(TO DO): After reading the entries below, report how many lines have the string "samt" in them, giving the number alone.

[Dataset entries]
□ □ □ □ □ □ □

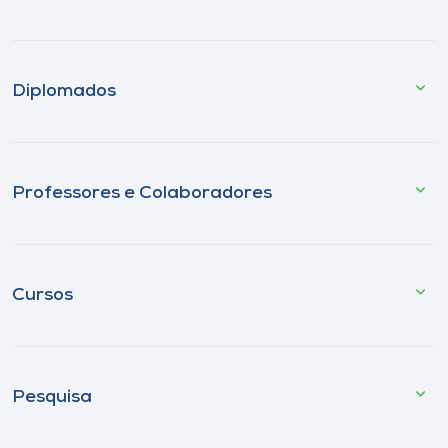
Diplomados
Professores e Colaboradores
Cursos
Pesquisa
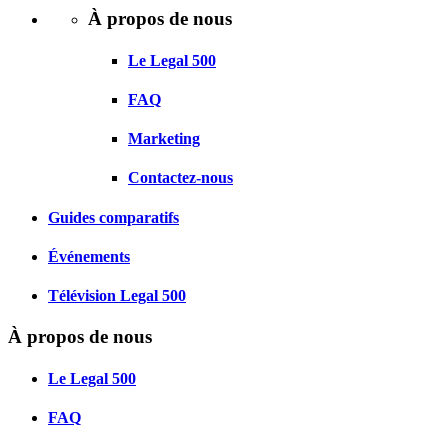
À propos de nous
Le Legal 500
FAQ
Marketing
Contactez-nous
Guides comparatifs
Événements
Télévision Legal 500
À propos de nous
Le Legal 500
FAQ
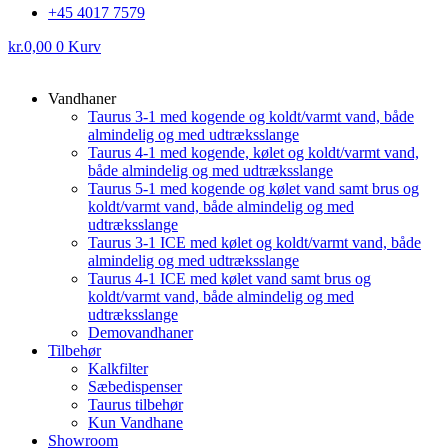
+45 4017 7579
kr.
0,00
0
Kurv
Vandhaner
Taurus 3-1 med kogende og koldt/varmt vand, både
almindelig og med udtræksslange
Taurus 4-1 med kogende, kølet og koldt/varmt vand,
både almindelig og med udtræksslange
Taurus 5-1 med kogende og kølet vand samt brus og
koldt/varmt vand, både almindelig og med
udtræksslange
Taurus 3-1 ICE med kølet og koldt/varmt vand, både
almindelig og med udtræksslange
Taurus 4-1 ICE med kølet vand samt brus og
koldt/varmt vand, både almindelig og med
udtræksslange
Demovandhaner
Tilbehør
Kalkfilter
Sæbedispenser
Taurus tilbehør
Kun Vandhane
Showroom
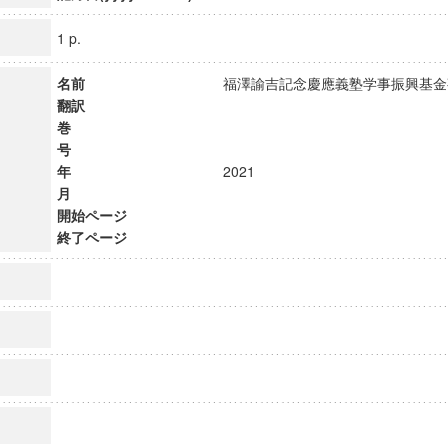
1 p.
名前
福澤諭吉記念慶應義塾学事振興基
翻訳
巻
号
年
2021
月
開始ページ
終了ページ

□ □ □ □ □ □ □

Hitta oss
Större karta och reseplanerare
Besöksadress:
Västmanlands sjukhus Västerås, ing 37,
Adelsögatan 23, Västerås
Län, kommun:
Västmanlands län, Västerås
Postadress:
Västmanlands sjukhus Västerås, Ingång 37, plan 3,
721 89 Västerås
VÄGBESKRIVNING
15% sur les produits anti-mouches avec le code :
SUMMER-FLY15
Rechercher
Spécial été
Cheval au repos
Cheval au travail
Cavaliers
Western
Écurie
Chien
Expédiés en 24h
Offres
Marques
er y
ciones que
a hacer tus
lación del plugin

□ □ □ □ □ □ □

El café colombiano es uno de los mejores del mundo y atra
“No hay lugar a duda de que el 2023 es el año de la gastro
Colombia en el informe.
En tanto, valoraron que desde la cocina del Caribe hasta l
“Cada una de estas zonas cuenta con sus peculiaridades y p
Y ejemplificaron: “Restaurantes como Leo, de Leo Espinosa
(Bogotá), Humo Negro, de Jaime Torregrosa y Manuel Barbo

□ □ □ □ □ □ □

(SOLUTION TO THIS EXERCISE): 2